Vous l’aurez compris, je suis Zappaddict.

Tout a commencé à la fin des années 70 quand j’ai commencé à écouter du rock. J’ai très vite été attiré par le rock progressif, le jazz-rock et d’autres musiques expérimentales plus ou moins bizarres pratiquant toutes sortes de mélanges de genres musicaux. Il faut dire que c’était un peu une mode à l’époque et pour moi Zappa était un parmi beaucoup d’autres. Je sentais bien qu’il était différent et unique, mais je n’appréciais pas à quel point et je ne comprenais pas vraiment ses paroles.

Le premier album que j’ai acheté était Joe's Garage, à sa sortie. Je l’ai trouvé plutôt en dessous de ce que je connaissais déjà (comme Apostrophe ou One Size Fits All) avant de m’apercevoir, des années plus tard, à quel point c’est un pur chef-d’œuvre. J’ai également acheté Hot Rats, Zappa in New York qui m’a partiellement révélé la performance que pouvaient être ses concerts, puis Chunga's Revenge, The Grand Wazoo. La mayonnaise commençait à prendre, je pouvais l’écouter en boucle sans me lasser, les styles de musiques étaient différents d’un album à l’autre, mais on pouvait reconnaître sa patte, je ne comprenais pas exactement pourquoi, comment et je sentais qu’il y avait beaucoup à découvrir.

En 82 je suis allé le voir en concert, la suite ne va pas vous étonner…

Dire que j’ai failli ne pas y aller, toutes sortes de bruits circulaient sur ses concerts, notamment qu’il n’aimait pas trop les Français et qu’il faisait un service minimum, qu’il ne parlait pas, car nous ne comprenons pas et qu’il passait le concert assis à fumer des clopes.

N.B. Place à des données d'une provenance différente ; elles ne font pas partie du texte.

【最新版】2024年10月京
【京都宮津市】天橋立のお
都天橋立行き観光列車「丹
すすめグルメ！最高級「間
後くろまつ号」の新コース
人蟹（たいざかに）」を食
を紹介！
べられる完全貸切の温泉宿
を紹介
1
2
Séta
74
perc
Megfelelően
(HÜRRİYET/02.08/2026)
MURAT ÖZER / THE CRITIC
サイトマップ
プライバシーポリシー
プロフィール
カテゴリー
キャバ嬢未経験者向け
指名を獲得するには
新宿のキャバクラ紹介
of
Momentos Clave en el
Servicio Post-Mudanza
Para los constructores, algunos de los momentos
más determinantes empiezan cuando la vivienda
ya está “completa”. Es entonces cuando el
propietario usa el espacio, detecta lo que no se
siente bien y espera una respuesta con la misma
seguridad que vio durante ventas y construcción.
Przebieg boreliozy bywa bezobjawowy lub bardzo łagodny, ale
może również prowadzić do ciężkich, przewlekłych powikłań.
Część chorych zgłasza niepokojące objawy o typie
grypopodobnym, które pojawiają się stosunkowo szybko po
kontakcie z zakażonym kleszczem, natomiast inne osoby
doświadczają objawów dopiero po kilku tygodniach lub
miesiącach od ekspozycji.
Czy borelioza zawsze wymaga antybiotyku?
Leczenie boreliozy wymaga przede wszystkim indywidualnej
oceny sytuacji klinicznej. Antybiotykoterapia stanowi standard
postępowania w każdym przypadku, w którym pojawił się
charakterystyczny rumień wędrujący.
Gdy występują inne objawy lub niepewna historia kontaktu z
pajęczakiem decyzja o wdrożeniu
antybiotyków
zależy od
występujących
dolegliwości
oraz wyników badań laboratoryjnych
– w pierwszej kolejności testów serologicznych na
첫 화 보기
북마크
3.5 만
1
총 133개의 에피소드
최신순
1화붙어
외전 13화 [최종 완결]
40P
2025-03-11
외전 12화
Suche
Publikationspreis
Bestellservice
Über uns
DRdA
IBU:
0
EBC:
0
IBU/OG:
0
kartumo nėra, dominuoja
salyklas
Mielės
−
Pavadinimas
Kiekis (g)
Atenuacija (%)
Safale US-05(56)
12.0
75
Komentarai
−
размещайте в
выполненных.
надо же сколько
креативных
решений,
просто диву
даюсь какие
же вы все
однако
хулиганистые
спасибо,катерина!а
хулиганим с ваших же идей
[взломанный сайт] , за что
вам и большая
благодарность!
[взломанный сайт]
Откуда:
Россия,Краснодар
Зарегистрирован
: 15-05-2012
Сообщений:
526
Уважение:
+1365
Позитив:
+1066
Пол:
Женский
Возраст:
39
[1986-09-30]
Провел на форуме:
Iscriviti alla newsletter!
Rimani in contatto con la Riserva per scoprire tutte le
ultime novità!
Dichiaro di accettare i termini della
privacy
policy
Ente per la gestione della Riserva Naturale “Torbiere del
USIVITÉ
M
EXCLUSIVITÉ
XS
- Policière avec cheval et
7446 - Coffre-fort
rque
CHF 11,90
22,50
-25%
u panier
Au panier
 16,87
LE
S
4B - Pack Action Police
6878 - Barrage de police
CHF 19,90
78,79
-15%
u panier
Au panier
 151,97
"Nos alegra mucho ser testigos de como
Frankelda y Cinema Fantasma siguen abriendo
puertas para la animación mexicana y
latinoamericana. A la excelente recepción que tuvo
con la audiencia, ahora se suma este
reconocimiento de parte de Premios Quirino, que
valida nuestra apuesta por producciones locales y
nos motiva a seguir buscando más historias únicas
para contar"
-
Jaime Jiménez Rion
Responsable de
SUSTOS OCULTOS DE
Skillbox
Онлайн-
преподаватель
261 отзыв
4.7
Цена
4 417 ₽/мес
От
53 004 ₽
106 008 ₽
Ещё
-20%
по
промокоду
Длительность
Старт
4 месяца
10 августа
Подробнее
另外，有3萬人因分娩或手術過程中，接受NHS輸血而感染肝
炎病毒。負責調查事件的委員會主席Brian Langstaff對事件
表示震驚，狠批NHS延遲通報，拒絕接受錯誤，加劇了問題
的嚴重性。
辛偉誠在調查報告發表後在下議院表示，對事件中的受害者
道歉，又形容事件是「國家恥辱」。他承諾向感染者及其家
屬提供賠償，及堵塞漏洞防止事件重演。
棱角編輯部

Bon, j’y suis allé, je ne savais pas trop à quoi m’attendre, d’autant plus qu’il sortait tellement d’albums qu’il était difficile de suivre. Je pensais plutôt à du jazz-rock un peu foutraque, mais j’ai assisté à une espèce de concert de musique classique, avec Frank à la baguette.

Premier choc, le son est parfait dans cette salle bordelaise où ce n’était habituellement pas du tout le cas. Ils sont nombreux sur scène, réglés à la milliseconde, enchaînant 3 ou 4 morceaux sans coupure et s’arrêtant comme si on avait coupé l’électricité.

Ce n’était pas un orchestre symphonique jouant du classique, mais ça en avait la forme, j’étais incapable de reconnaître s’il y avait des moments d’improvisation ou si absolument tout était écrit. Cette perfection dans l’exécution d’une musique que j’appréciais particulièrement m’a provoqué un long “eargasm”. Quelle performance, je n’en croyais pas mes oreilles, j’étais éberlué, hypnotisé, sur le cul, comme on dit.

Ce soir-là j’ai compris combien Zappa était différent, génial et extrêmement sérieux dans tout ce qu’il faisait. Lui et ses musiciens n’étaient pas seulement des virtuoses, ils étaient de vrais professionnels, rien à voir avec une bande de rockeurs qui répètent dans leur garage en fumant des pétards…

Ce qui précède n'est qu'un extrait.